Work From Home to What F-ing Hell
Cue the standard combination of ‘new normal’, ‘2020’, ‘covid-19’ keywords. May they fall from grace the second things are better.
The eyes of a 2020 graduate have lost hope, found clarity AND accepted the uncertainty with the gun of recession to their temple – all in under six months.
For me, the WFH phenomenon started when universities were shut in the second week of March. Initially, it meant staying with my friends and catching a break, but once the lockdown was announced, everything changed.
I was left with 4 pairs of clothes, no comb, a quarter of my stationery stash and the sorrow of rescinded job offers.
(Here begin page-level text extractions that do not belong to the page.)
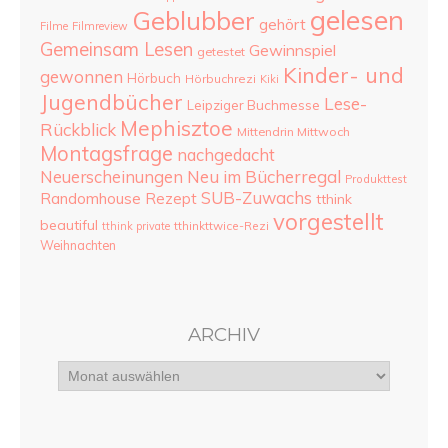
gelesen
Geblubber
gehört
Filme
Filmreview
Gemeinsam Lesen
Gewinnspiel
getestet
Kinder- und
gewonnen
Hörbuch
Hörbuchrezi
Kiki
Jugendbücher
Lese-
Leipziger Buchmesse
Mephisztoe
Rückblick
Mittendrin Mittwoch
Montagsfrage
nachgedacht
Neu im Bücherregal
Neuerscheinungen
Produkttest
SUB-Zuwachs
Randomhouse
Rezept
tthink
vorgestellt
beautiful
tthinkttwice-Rezi
tthink private
Weihnachten
ARCHIV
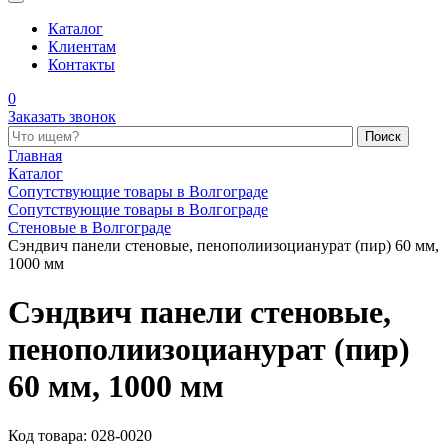
Каталог
Клиентам
Контакты
0
Заказать звонок
Поиск по каталогу
Главная
Каталог
Сопутствующие товары в Волгограде
Сопутствующие товары в Волгограде
Стеновые в Волгограде
Сэндвич панели стеновые, пенополиизоцианурат (пир) 60 мм,
1000 мм
Сэндвич панели стеновые,
пенополиизоцианурат (пир)
60 мм, 1000 мм
Код товара: 028-0020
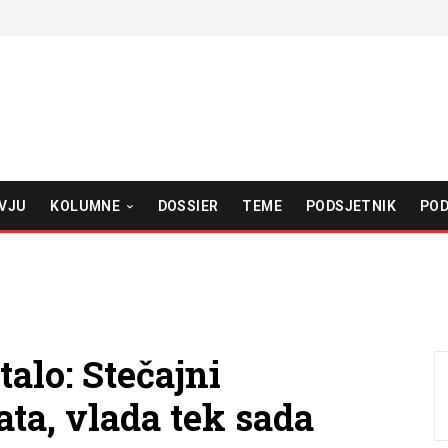
VJU
KOLUMNE
DOSSIER
TEME
PODSJETNIK
POD
talo: Stečajni
ata, vlada tek sada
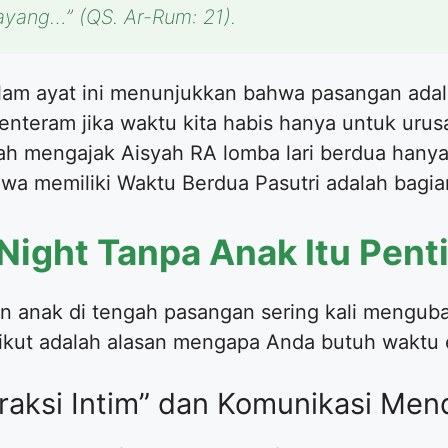
sayang…”
(QS. Ar-Rum: 21).
alam ayat ini menunjukkan bahwa pasangan adal
enteram jika waktu kita habis hanya untuk urus
ah mengajak Aisyah RA lomba lari berdua han
wa memiliki Waktu Berdua Pasutri adalah bagia
ight Tanpa Anak Itu Pent
an anak di tengah pasangan sering kali mengub
rikut adalah alasan mengapa Anda butuh waktu 
raksi Intim” dan Komunikasi Me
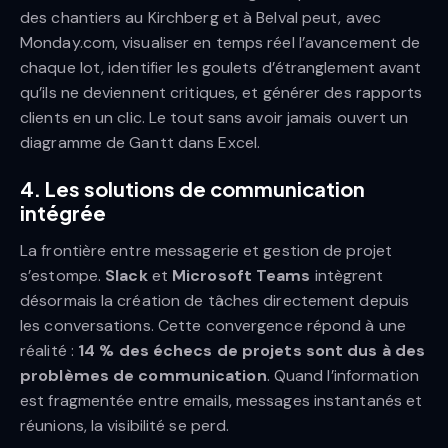
des chantiers au Kirchberg et à Belval peut, avec
Monday.com, visualiser en temps réel l’avancement de
chaque lot, identifier les goulets d’étranglement avant
qu’ils ne deviennent critiques, et générer des rapports
clients en un clic. Le tout sans avoir jamais ouvert un
diagramme de Gantt dans Excel.
4. Les solutions de communication
intégrée
La frontière entre messagerie et gestion de projet
s’estompe.
Slack
et
Microsoft Teams
intègrent
désormais la création de tâches directement depuis
les conversations. Cette convergence répond à une
réalité :
14 % des échecs de projets sont dus à des
problèmes de communication
. Quand l’information
est fragmentée entre emails, messages instantanés et
réunions, la visibilité se perd.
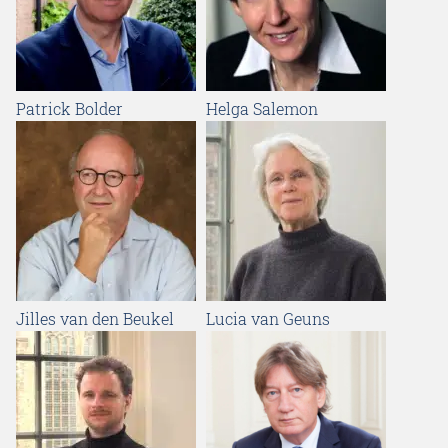
Patrick Bolder
Helga Salemon
Jilles van den Beukel
Lucia van Geuns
Trying to chill in the living room metamorphosed into secondhand stress from seeing my friends slog along blurred timelines (#startuplife?) and leaving an incredible amount of mess in the house.
This arrangement gave way to panic attacks, unlike any I had witnessed so far. In June, even though I wasn’t ready for this, I decided to move back to Lucknow after 6 years of being away. Every single day without fail, between noon and 2 o’clock, the dread would kick in.
I am still unemployed. I am not working out or uploading certificates to LinkedIn. I spent the last decade partaking in the self-help discourse and I still can’t break out of problematic narratives about personal productivity. I am not going to be able to make Affogato work without my gear.
I am not doing enough. I AM NOT enough.
And yet, in my mind, this was the classic redemption arc.
Conquering one’s demons is a hard task, Saman. Job hunting has always been harrowing but considering the situation, with the pandemic and the world economy gone for a toss, you best believe this is going to be the hardest thing you’ve had to do up until now.
It’s never a binary, you know?
I was determined to make it work – one foot in front of the other, one hour at a time. For all I knew, I could have evolved into a Super Saiyan by the end of it. Instead, by the time June ended, I had an internship in hand.
The first tangible step into sustaining myself in a time like this had to mean something, right? A sign from the universe, a reaffirmation of my abilities. But I was mistaken.
This was just the beginning.
My brother is slated to get married in October so this is a shaadi ka ghar, which meant that if I had to work, I couldn’t participate in the preparations. Due to the lockdown imposed on weekends, everything had to be done during the week, and I was there for none of it.
That decade spent partaking in the productivity discourse meant I knew everything about habits and routines. I would wake up before anyone else to have some quiet time, meditate and not look at my phone before diving head first into work. I tried my absolute best at crafting some time for peace.
And yet I had none of it.
Nine hours of concentrated output, though initially a great ride, soon turned my days into a blur.Family saw less and less of me, and therapy became my saving grace. Most days, I would eat less than two meals in a day because taking breaks is frowned upon and there is no coordination or consensus about a uniform conduct for WFH.
Two months into this, I broke. No amount of avoiding screens, yelling affirmations and practicing yoga can fix a broken WFH protocol.
My back and tailbone stopped responding to the pain medication and I lost my period.
In an age where we must choose between exploitation and losing out on opportunities, I chose the former and suffered to depths I couldn’t imagine. Throw in the uproar of pending exams and a splash of an incoming wedding, and you get a cocktail so potent, it can give you the hangover of the century.
Once sleep left the chat, I knew something had to be done. Changing the culture of a place is a losing battle, and not wanting to compromise on my health any further, I put in my papers.
I recount this experience with a blazing hot cup of KC Roaster’s Marvahulla Estate at my side with a calendar marking the countdown to my proverbial freedom.
If Stoicism has taught me to anticipate the worst, and anxiety has taught me to trust my instincts, then freshly brewed coffee has taught me to recognize the significance and joy of the small things.
It’s alright to let go of some things. As long as I am powered by good coffee in my veins and the sustained trust in my eyes, I am capable. I am enough.
And after all, isn’t this just the beginning?
Saman Fatima Nomani is a writer and educator by day, and an anime connoisseur by night. She takes her Pokemon, plans, ideas and coffee very seriously. She dreams and dances to J-Rock. In her natural habitat, you will never find her without a journal, gel pen, books and other comfort items.